Notably, Swiss bank UBS Group AG UBS escaped penalty as it informed the authorities about the cartels. Meanwhile, another global major bank, Credit Suisse CS is in full cooperation with COMCO’s investigation and “intends to vigorously contest the substance of the allegations,” the bank said. “A number of other regulators have concluded their FX-related inquiries without taking any enforcement action against Credit Suisse,” the bank further added.
Notably, per Olivier Schaller, Comco’s deputy director, Bank Julius Bar & Co. AG and Zurcher Kantonalbank have been deprived off any wrongdoings.
Though the COMCO has been sluggish in its investigation, global major banks have already been slapped with penalties of $10 billion by the U.S., U.K. and EU regulators. Notably, after years of investigation, the Swiss regulators neared conclusion of the investigation for rigging prices.
Also, these global banks have been imposed a fine of around €1.07 billion ($1.2 billion) by the EU antitrust regulators into forex collusion, last month.
Probes & Allegations
Per the Swiss regulators, individual traders of the accused banks led the formation of two cartels for manipulating the spot foreign exchange market for 11 currencies, which included the dollar, the euro and the pound.
Per the accusations, traders colluded to set up chat rooms such as “Essex Express”. Moreover, knowing each other on personal basis, they colluded in Bloomberg chatrooms with names such as Three Way Banana Split. The traders’ exchanging of information on their risk positions, sharing confidential data in the currency market pertaining to spot and future trades, as well as those related to volume of deal flow, and sometimes synchronizing their trading strategies occurred between 2007 and 2013.
Currency market rigging is not new in the banking industry. Previously, some big banks were penalized for rigging LIBOR — a benchmark for credit card rates and other loans.
Globally, banks have faced more than $200 billion in penalties in recent years, following investigations into their shoddy malpractices, including interest-rate manipulation, violation of agreements and inadequate selling of a number of financial products.
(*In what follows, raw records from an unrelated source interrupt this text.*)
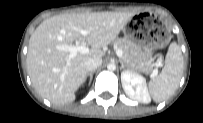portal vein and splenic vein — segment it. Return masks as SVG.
<instances>
[{
	"mask_svg": "<svg viewBox=\"0 0 203 123\" xmlns=\"http://www.w3.org/2000/svg\"><path fill=\"white\" fill-rule=\"evenodd\" d=\"M88 31L81 30L82 35H87ZM58 50L69 52V59L74 58L78 53L86 54L89 52V48L86 45H58ZM116 55L121 58L123 56V52L120 49H116ZM158 66V65H157ZM158 74V70L155 69L151 74V77H155Z\"/></svg>",
	"mask_w": 203,
	"mask_h": 123,
	"instance_id": "1",
	"label": "portal vein and splenic vein"
}]
</instances>
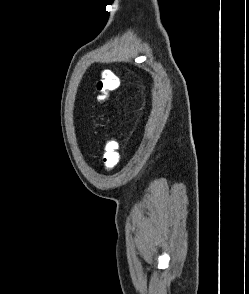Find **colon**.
<instances>
[{
    "mask_svg": "<svg viewBox=\"0 0 249 294\" xmlns=\"http://www.w3.org/2000/svg\"><path fill=\"white\" fill-rule=\"evenodd\" d=\"M119 86V78L115 77L113 80L101 77L98 81V88L96 94V102L102 106L106 107L113 92ZM117 144L115 142H109L106 145V153L104 156V165L106 169H112L116 166L119 160V154L116 150Z\"/></svg>",
    "mask_w": 249,
    "mask_h": 294,
    "instance_id": "1",
    "label": "colon"
}]
</instances>
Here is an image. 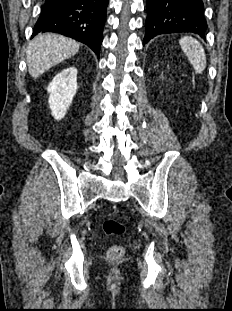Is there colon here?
Instances as JSON below:
<instances>
[{
	"label": "colon",
	"instance_id": "5ec220e1",
	"mask_svg": "<svg viewBox=\"0 0 232 311\" xmlns=\"http://www.w3.org/2000/svg\"><path fill=\"white\" fill-rule=\"evenodd\" d=\"M102 229L109 236H120L125 233L124 225L115 219H105L102 223ZM107 256L111 260H120L124 256V248L120 245H114L108 249Z\"/></svg>",
	"mask_w": 232,
	"mask_h": 311
}]
</instances>
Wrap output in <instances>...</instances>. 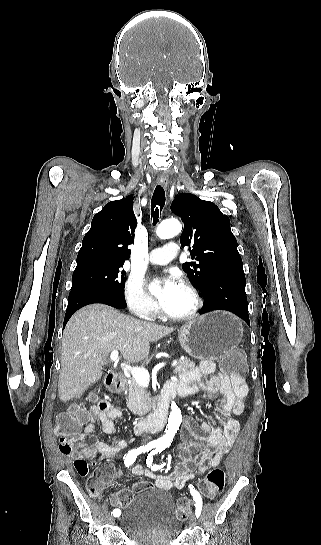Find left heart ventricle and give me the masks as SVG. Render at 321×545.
<instances>
[{"instance_id":"b2bd125f","label":"left heart ventricle","mask_w":321,"mask_h":545,"mask_svg":"<svg viewBox=\"0 0 321 545\" xmlns=\"http://www.w3.org/2000/svg\"><path fill=\"white\" fill-rule=\"evenodd\" d=\"M194 307L192 295L182 287L179 288L169 307L165 310L170 314H187Z\"/></svg>"}]
</instances>
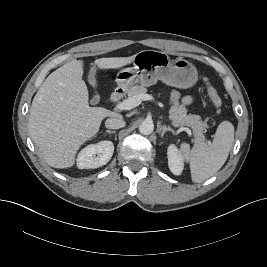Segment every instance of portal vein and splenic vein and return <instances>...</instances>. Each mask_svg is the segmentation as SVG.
<instances>
[{
  "instance_id": "18ae733b",
  "label": "portal vein and splenic vein",
  "mask_w": 267,
  "mask_h": 267,
  "mask_svg": "<svg viewBox=\"0 0 267 267\" xmlns=\"http://www.w3.org/2000/svg\"><path fill=\"white\" fill-rule=\"evenodd\" d=\"M149 94H139L117 103L115 108L118 110H131L141 104L142 101L153 100Z\"/></svg>"
}]
</instances>
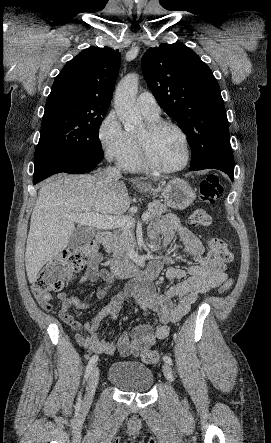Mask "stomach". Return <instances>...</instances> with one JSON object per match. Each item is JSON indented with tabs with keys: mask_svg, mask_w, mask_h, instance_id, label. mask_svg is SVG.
Returning <instances> with one entry per match:
<instances>
[{
	"mask_svg": "<svg viewBox=\"0 0 271 443\" xmlns=\"http://www.w3.org/2000/svg\"><path fill=\"white\" fill-rule=\"evenodd\" d=\"M141 192H156L153 190L151 184H141L137 186ZM162 192L165 204L170 206V208H175V210H186L191 204H193L196 194L189 186L188 182L184 180H170L168 184L158 188Z\"/></svg>",
	"mask_w": 271,
	"mask_h": 443,
	"instance_id": "stomach-1",
	"label": "stomach"
}]
</instances>
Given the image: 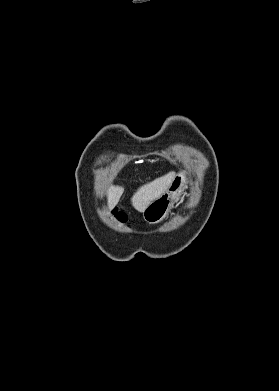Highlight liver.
<instances>
[{
  "label": "liver",
  "mask_w": 279,
  "mask_h": 391,
  "mask_svg": "<svg viewBox=\"0 0 279 391\" xmlns=\"http://www.w3.org/2000/svg\"><path fill=\"white\" fill-rule=\"evenodd\" d=\"M174 178L175 172H169L140 187L131 198L134 208L139 212H143L152 201L159 198L167 191ZM123 191V187L119 186H111L109 188L107 196L109 209H112L117 205Z\"/></svg>",
  "instance_id": "obj_1"
}]
</instances>
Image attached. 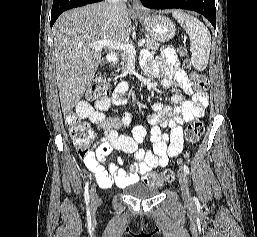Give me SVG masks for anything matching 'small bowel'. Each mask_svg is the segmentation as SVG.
Segmentation results:
<instances>
[{
    "label": "small bowel",
    "instance_id": "small-bowel-1",
    "mask_svg": "<svg viewBox=\"0 0 257 237\" xmlns=\"http://www.w3.org/2000/svg\"><path fill=\"white\" fill-rule=\"evenodd\" d=\"M144 68L151 75L160 76L164 87L175 84L191 95V99L185 100L182 94L175 93L171 97L172 105L159 102L153 104L155 113L147 117V122L151 125L152 150L141 148L147 134L144 126L134 127L131 135L119 133V130L125 129L130 123L129 112L123 111L116 117L105 115L111 107L125 103L128 90L126 82L120 83L111 97H106L95 105L86 101L77 104V114L104 132V136L97 139L90 147L88 144L81 145L75 140L79 155L103 188L113 185L124 187L136 182L140 175L156 168L166 167L170 159L182 152L184 125L202 117L204 107L209 102L208 95L202 91H195L186 73L178 67L174 50L165 49L160 59L145 62ZM90 134L94 138V134L92 132ZM114 150L132 154L136 162L129 168L117 166L107 160Z\"/></svg>",
    "mask_w": 257,
    "mask_h": 237
}]
</instances>
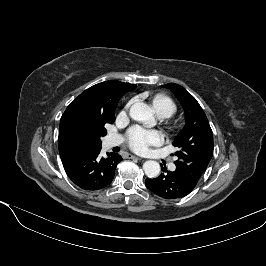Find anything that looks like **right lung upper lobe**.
I'll use <instances>...</instances> for the list:
<instances>
[{"label":"right lung upper lobe","mask_w":266,"mask_h":266,"mask_svg":"<svg viewBox=\"0 0 266 266\" xmlns=\"http://www.w3.org/2000/svg\"><path fill=\"white\" fill-rule=\"evenodd\" d=\"M136 85L109 80L82 92L67 107L59 128V153L62 162L84 151L96 148L82 130L84 120L90 117H111L120 98Z\"/></svg>","instance_id":"1"}]
</instances>
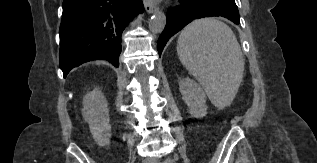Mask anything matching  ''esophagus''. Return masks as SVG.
<instances>
[{"mask_svg":"<svg viewBox=\"0 0 317 163\" xmlns=\"http://www.w3.org/2000/svg\"><path fill=\"white\" fill-rule=\"evenodd\" d=\"M144 7H145V10L149 13V14H152L154 12L157 11V7L151 3H149L147 0H144Z\"/></svg>","mask_w":317,"mask_h":163,"instance_id":"1","label":"esophagus"}]
</instances>
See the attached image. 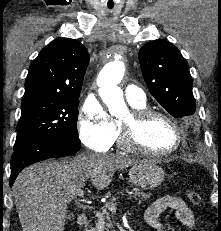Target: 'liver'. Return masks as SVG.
<instances>
[{"instance_id": "6515ba94", "label": "liver", "mask_w": 221, "mask_h": 231, "mask_svg": "<svg viewBox=\"0 0 221 231\" xmlns=\"http://www.w3.org/2000/svg\"><path fill=\"white\" fill-rule=\"evenodd\" d=\"M137 161L114 154H82L25 168L13 186L23 231H64L67 204L89 181L103 190L114 173Z\"/></svg>"}]
</instances>
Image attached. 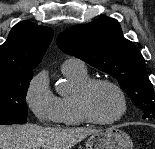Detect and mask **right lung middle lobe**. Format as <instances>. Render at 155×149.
<instances>
[{
  "instance_id": "right-lung-middle-lobe-1",
  "label": "right lung middle lobe",
  "mask_w": 155,
  "mask_h": 149,
  "mask_svg": "<svg viewBox=\"0 0 155 149\" xmlns=\"http://www.w3.org/2000/svg\"><path fill=\"white\" fill-rule=\"evenodd\" d=\"M33 73L0 77V125L26 123V92Z\"/></svg>"
}]
</instances>
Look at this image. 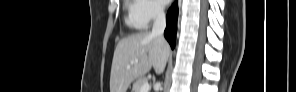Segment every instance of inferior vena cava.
Instances as JSON below:
<instances>
[{
  "label": "inferior vena cava",
  "instance_id": "1",
  "mask_svg": "<svg viewBox=\"0 0 296 92\" xmlns=\"http://www.w3.org/2000/svg\"><path fill=\"white\" fill-rule=\"evenodd\" d=\"M166 27V19L164 8L161 5L155 6V19L151 34L154 36L163 37V32Z\"/></svg>",
  "mask_w": 296,
  "mask_h": 92
}]
</instances>
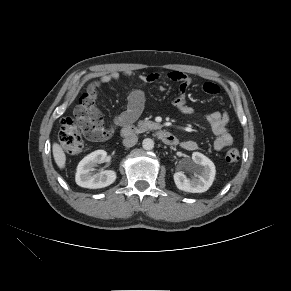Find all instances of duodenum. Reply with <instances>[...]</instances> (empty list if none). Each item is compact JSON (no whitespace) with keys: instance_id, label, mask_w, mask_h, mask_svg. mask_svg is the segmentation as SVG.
Segmentation results:
<instances>
[{"instance_id":"410a0bca","label":"duodenum","mask_w":291,"mask_h":291,"mask_svg":"<svg viewBox=\"0 0 291 291\" xmlns=\"http://www.w3.org/2000/svg\"><path fill=\"white\" fill-rule=\"evenodd\" d=\"M139 132H140V128L132 124H125L122 126V129H121V135L124 137H129ZM156 135L166 145H175L177 143L176 137L167 130L157 129Z\"/></svg>"}]
</instances>
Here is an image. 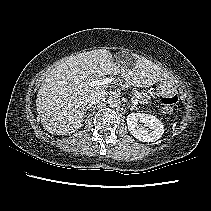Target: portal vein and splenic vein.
Returning a JSON list of instances; mask_svg holds the SVG:
<instances>
[{"instance_id": "1", "label": "portal vein and splenic vein", "mask_w": 211, "mask_h": 211, "mask_svg": "<svg viewBox=\"0 0 211 211\" xmlns=\"http://www.w3.org/2000/svg\"><path fill=\"white\" fill-rule=\"evenodd\" d=\"M112 82V79L111 78H104V79H98L94 82L91 83L92 86H102V85H106V84H109ZM132 103L134 105H137L138 104V101L137 99L135 98H132Z\"/></svg>"}]
</instances>
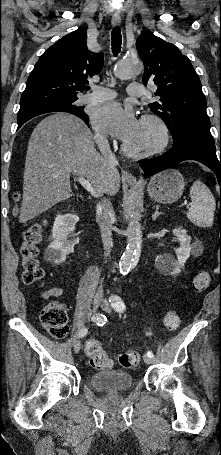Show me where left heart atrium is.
Segmentation results:
<instances>
[{
  "mask_svg": "<svg viewBox=\"0 0 221 455\" xmlns=\"http://www.w3.org/2000/svg\"><path fill=\"white\" fill-rule=\"evenodd\" d=\"M92 122L97 129L105 131L125 142L137 132L139 121L130 107L119 103H107L96 107Z\"/></svg>",
  "mask_w": 221,
  "mask_h": 455,
  "instance_id": "1",
  "label": "left heart atrium"
}]
</instances>
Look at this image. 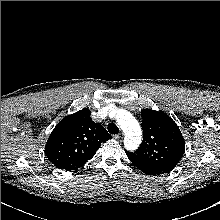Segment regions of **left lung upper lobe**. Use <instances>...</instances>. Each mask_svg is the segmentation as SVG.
<instances>
[{
	"label": "left lung upper lobe",
	"instance_id": "1",
	"mask_svg": "<svg viewBox=\"0 0 220 220\" xmlns=\"http://www.w3.org/2000/svg\"><path fill=\"white\" fill-rule=\"evenodd\" d=\"M143 141L135 152L126 151L130 160L157 174L168 173L181 160L185 141L177 124L166 113L151 109L141 111Z\"/></svg>",
	"mask_w": 220,
	"mask_h": 220
}]
</instances>
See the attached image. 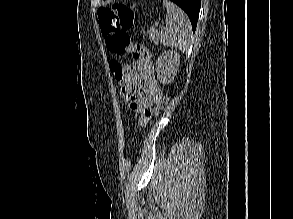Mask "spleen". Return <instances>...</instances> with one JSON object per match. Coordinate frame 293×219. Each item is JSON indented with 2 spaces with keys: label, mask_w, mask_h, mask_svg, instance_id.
<instances>
[{
  "label": "spleen",
  "mask_w": 293,
  "mask_h": 219,
  "mask_svg": "<svg viewBox=\"0 0 293 219\" xmlns=\"http://www.w3.org/2000/svg\"><path fill=\"white\" fill-rule=\"evenodd\" d=\"M167 9L166 27L160 33V42L164 46L178 48L186 52L191 44L192 27L188 16L169 0H163Z\"/></svg>",
  "instance_id": "obj_1"
}]
</instances>
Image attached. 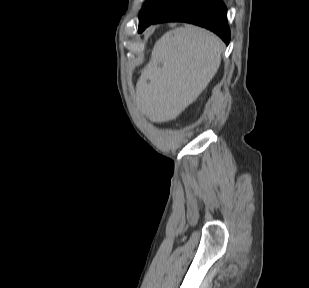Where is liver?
<instances>
[{
	"mask_svg": "<svg viewBox=\"0 0 309 288\" xmlns=\"http://www.w3.org/2000/svg\"><path fill=\"white\" fill-rule=\"evenodd\" d=\"M222 41L210 31L186 25L166 32L136 85V103L152 122L175 119L217 73Z\"/></svg>",
	"mask_w": 309,
	"mask_h": 288,
	"instance_id": "liver-1",
	"label": "liver"
}]
</instances>
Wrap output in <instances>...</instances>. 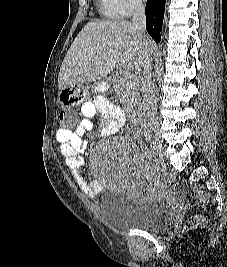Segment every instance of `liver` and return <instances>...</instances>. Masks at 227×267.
Segmentation results:
<instances>
[{
    "mask_svg": "<svg viewBox=\"0 0 227 267\" xmlns=\"http://www.w3.org/2000/svg\"><path fill=\"white\" fill-rule=\"evenodd\" d=\"M151 38L145 37L124 19L87 23L73 41L60 68L58 85L102 80L114 68L140 72L145 49L152 51Z\"/></svg>",
    "mask_w": 227,
    "mask_h": 267,
    "instance_id": "obj_1",
    "label": "liver"
}]
</instances>
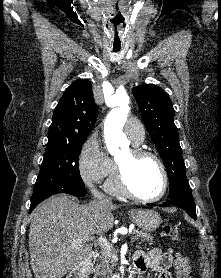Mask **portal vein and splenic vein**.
<instances>
[{"label":"portal vein and splenic vein","instance_id":"portal-vein-and-splenic-vein-1","mask_svg":"<svg viewBox=\"0 0 221 278\" xmlns=\"http://www.w3.org/2000/svg\"><path fill=\"white\" fill-rule=\"evenodd\" d=\"M131 241L134 242V237L131 238ZM74 243H81L82 240H74L73 241ZM99 246L103 249V250H106V251H111L112 249V245L107 241V239H105L104 237H99L98 240H97Z\"/></svg>","mask_w":221,"mask_h":278}]
</instances>
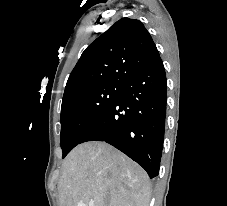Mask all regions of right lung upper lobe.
Masks as SVG:
<instances>
[{"mask_svg":"<svg viewBox=\"0 0 227 206\" xmlns=\"http://www.w3.org/2000/svg\"><path fill=\"white\" fill-rule=\"evenodd\" d=\"M160 58L141 21L122 18L93 41L72 70L63 99L86 88L120 82Z\"/></svg>","mask_w":227,"mask_h":206,"instance_id":"right-lung-upper-lobe-1","label":"right lung upper lobe"}]
</instances>
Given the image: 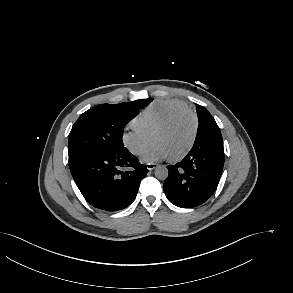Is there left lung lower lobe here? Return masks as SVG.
<instances>
[{"label":"left lung lower lobe","instance_id":"left-lung-lower-lobe-1","mask_svg":"<svg viewBox=\"0 0 293 293\" xmlns=\"http://www.w3.org/2000/svg\"><path fill=\"white\" fill-rule=\"evenodd\" d=\"M223 164V141L216 138L195 141L181 162L167 166L169 175L163 186L166 197L182 208L204 203L218 186Z\"/></svg>","mask_w":293,"mask_h":293}]
</instances>
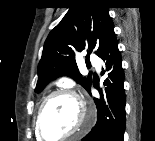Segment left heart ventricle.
<instances>
[{
    "instance_id": "obj_1",
    "label": "left heart ventricle",
    "mask_w": 155,
    "mask_h": 141,
    "mask_svg": "<svg viewBox=\"0 0 155 141\" xmlns=\"http://www.w3.org/2000/svg\"><path fill=\"white\" fill-rule=\"evenodd\" d=\"M81 121L82 111L76 101L66 95H57L46 103L41 127L46 138L58 139L73 131Z\"/></svg>"
}]
</instances>
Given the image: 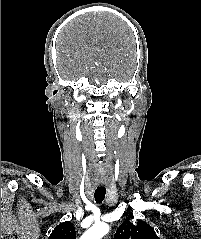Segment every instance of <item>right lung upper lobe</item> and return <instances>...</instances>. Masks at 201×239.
I'll return each mask as SVG.
<instances>
[{"instance_id":"1","label":"right lung upper lobe","mask_w":201,"mask_h":239,"mask_svg":"<svg viewBox=\"0 0 201 239\" xmlns=\"http://www.w3.org/2000/svg\"><path fill=\"white\" fill-rule=\"evenodd\" d=\"M48 239H76L74 226L66 221L57 225Z\"/></svg>"}]
</instances>
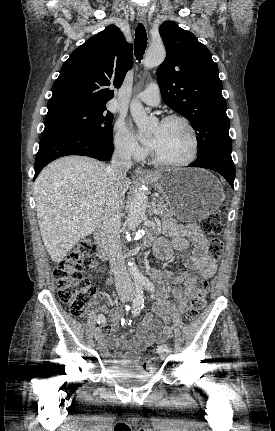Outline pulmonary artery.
Masks as SVG:
<instances>
[{
  "label": "pulmonary artery",
  "mask_w": 275,
  "mask_h": 431,
  "mask_svg": "<svg viewBox=\"0 0 275 431\" xmlns=\"http://www.w3.org/2000/svg\"><path fill=\"white\" fill-rule=\"evenodd\" d=\"M138 99L143 103L156 106L160 103V90L156 83L150 84L144 91L138 94Z\"/></svg>",
  "instance_id": "obj_1"
}]
</instances>
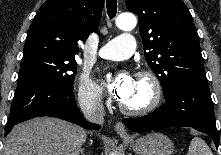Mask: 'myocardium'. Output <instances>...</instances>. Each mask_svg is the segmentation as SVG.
I'll return each mask as SVG.
<instances>
[{
    "label": "myocardium",
    "mask_w": 221,
    "mask_h": 155,
    "mask_svg": "<svg viewBox=\"0 0 221 155\" xmlns=\"http://www.w3.org/2000/svg\"><path fill=\"white\" fill-rule=\"evenodd\" d=\"M136 78L144 79L149 82L151 86V98L143 106L132 108L120 102L119 107L125 114L133 116L146 115L157 108L162 99V86L159 78L151 71L142 70L137 72Z\"/></svg>",
    "instance_id": "f54148a6"
}]
</instances>
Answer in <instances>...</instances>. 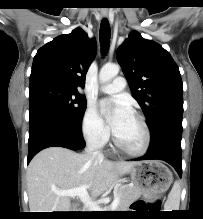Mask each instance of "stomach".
Returning a JSON list of instances; mask_svg holds the SVG:
<instances>
[{
    "instance_id": "0dacf381",
    "label": "stomach",
    "mask_w": 203,
    "mask_h": 219,
    "mask_svg": "<svg viewBox=\"0 0 203 219\" xmlns=\"http://www.w3.org/2000/svg\"><path fill=\"white\" fill-rule=\"evenodd\" d=\"M129 173L140 195L151 200L165 193L173 181L172 173L160 161L136 162Z\"/></svg>"
}]
</instances>
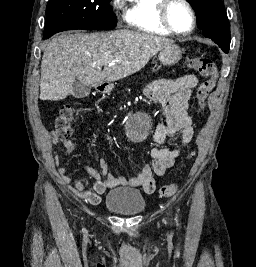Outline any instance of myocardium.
Masks as SVG:
<instances>
[{
	"instance_id": "1",
	"label": "myocardium",
	"mask_w": 256,
	"mask_h": 267,
	"mask_svg": "<svg viewBox=\"0 0 256 267\" xmlns=\"http://www.w3.org/2000/svg\"><path fill=\"white\" fill-rule=\"evenodd\" d=\"M174 1L178 2V3H181L190 12L191 19H192V26H191V29L189 31H187V32H184V33L178 32L172 26V24H171V22L169 20L168 10H169L170 4L172 2H174ZM158 20H159L160 24L166 30H168L173 35H176V36H179V37H187V36L191 35L196 29V15H195V12H194L193 8L185 0H162L161 9H160V12L158 14Z\"/></svg>"
}]
</instances>
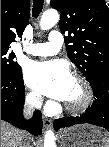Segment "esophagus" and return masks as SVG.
Wrapping results in <instances>:
<instances>
[{"mask_svg":"<svg viewBox=\"0 0 109 147\" xmlns=\"http://www.w3.org/2000/svg\"><path fill=\"white\" fill-rule=\"evenodd\" d=\"M52 124V121L46 117H43V125L45 128H49Z\"/></svg>","mask_w":109,"mask_h":147,"instance_id":"esophagus-1","label":"esophagus"}]
</instances>
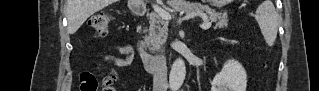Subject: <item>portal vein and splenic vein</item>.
Here are the masks:
<instances>
[{
	"mask_svg": "<svg viewBox=\"0 0 319 91\" xmlns=\"http://www.w3.org/2000/svg\"><path fill=\"white\" fill-rule=\"evenodd\" d=\"M153 9H154L155 13L158 16H160L163 20H170L171 19L170 13L165 11L164 9L159 7L158 5H153ZM200 27L202 29H209L211 27V23L210 22H204L203 24L200 25Z\"/></svg>",
	"mask_w": 319,
	"mask_h": 91,
	"instance_id": "obj_1",
	"label": "portal vein and splenic vein"
}]
</instances>
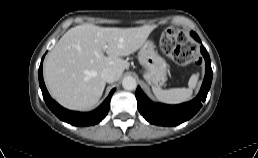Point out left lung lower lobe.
Masks as SVG:
<instances>
[{
    "label": "left lung lower lobe",
    "mask_w": 258,
    "mask_h": 158,
    "mask_svg": "<svg viewBox=\"0 0 258 158\" xmlns=\"http://www.w3.org/2000/svg\"><path fill=\"white\" fill-rule=\"evenodd\" d=\"M191 36L200 42V38L195 32H191ZM201 53L206 62V73L199 94L190 102L179 105L153 103L143 93L140 87L137 88L136 98L138 110L148 122L161 126H176L193 117L202 107V103L206 100L211 86L212 68L208 52L203 46H201Z\"/></svg>",
    "instance_id": "1"
}]
</instances>
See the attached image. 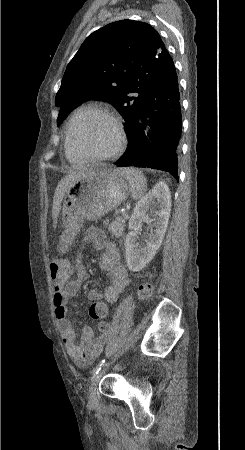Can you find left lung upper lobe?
Segmentation results:
<instances>
[{
	"mask_svg": "<svg viewBox=\"0 0 245 450\" xmlns=\"http://www.w3.org/2000/svg\"><path fill=\"white\" fill-rule=\"evenodd\" d=\"M169 59L160 35L147 23L121 20L93 32L66 68L55 99L60 106L57 124L77 104L95 98L118 110L128 136Z\"/></svg>",
	"mask_w": 245,
	"mask_h": 450,
	"instance_id": "obj_1",
	"label": "left lung upper lobe"
}]
</instances>
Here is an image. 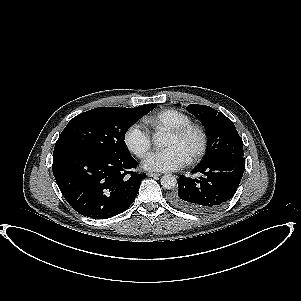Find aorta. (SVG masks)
Returning a JSON list of instances; mask_svg holds the SVG:
<instances>
[{
	"instance_id": "762f6f07",
	"label": "aorta",
	"mask_w": 301,
	"mask_h": 301,
	"mask_svg": "<svg viewBox=\"0 0 301 301\" xmlns=\"http://www.w3.org/2000/svg\"><path fill=\"white\" fill-rule=\"evenodd\" d=\"M154 143L161 146L164 143V136L161 133H156L153 136ZM163 188L172 190L177 186V179L172 174H165L160 179Z\"/></svg>"
}]
</instances>
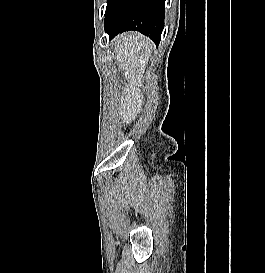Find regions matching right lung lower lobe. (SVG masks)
Instances as JSON below:
<instances>
[{"mask_svg": "<svg viewBox=\"0 0 265 273\" xmlns=\"http://www.w3.org/2000/svg\"><path fill=\"white\" fill-rule=\"evenodd\" d=\"M164 18L165 0H115L105 17V32L112 39L136 30L159 44Z\"/></svg>", "mask_w": 265, "mask_h": 273, "instance_id": "98d812e1", "label": "right lung lower lobe"}]
</instances>
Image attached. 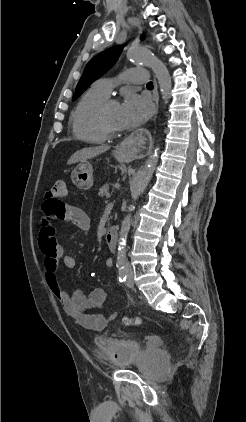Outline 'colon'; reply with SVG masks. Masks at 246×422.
Listing matches in <instances>:
<instances>
[{
  "label": "colon",
  "instance_id": "obj_1",
  "mask_svg": "<svg viewBox=\"0 0 246 422\" xmlns=\"http://www.w3.org/2000/svg\"><path fill=\"white\" fill-rule=\"evenodd\" d=\"M67 195L66 184L62 180L55 181L46 192V203L51 210L59 208L63 204V199ZM140 319H125L126 325H139Z\"/></svg>",
  "mask_w": 246,
  "mask_h": 422
}]
</instances>
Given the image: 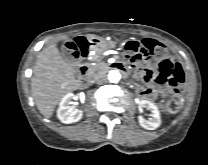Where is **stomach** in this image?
Returning <instances> with one entry per match:
<instances>
[{
  "label": "stomach",
  "mask_w": 208,
  "mask_h": 165,
  "mask_svg": "<svg viewBox=\"0 0 208 165\" xmlns=\"http://www.w3.org/2000/svg\"><path fill=\"white\" fill-rule=\"evenodd\" d=\"M87 41L89 43L90 50H94L98 53L113 48L116 45V43L112 40H107L95 35H88Z\"/></svg>",
  "instance_id": "1"
}]
</instances>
Regulatory authorities are further investigating scandals related to foreign-exchange rate fixing, and are determined to put forward a landmark judgment to terminate such practices in the future, bring justice to sufferers, and punish wrongdoers. While settlement of such issues will put to rest a long-drawn investigation and bring reprieve to the banks, this comes as a huge blow to their financials.